▶ **DATA PROVIDED**:

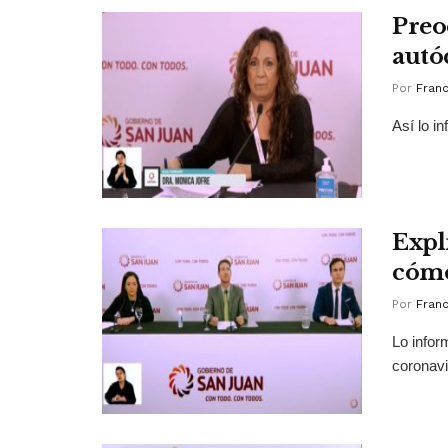
Preo
autó
Por
Franc
Así lo i
Expl
cómo
Por
Franc
Lo infor
coronavi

▶ **REQUIRED WORK**:
Retype all the entries word for word; the pictures stay out.

▶ **ANSWER TO THIS PROBLEM**:
Preo
autó
Por
Franc
Así lo i
Expl
cómo
Por
Franc
Lo infor
coronavi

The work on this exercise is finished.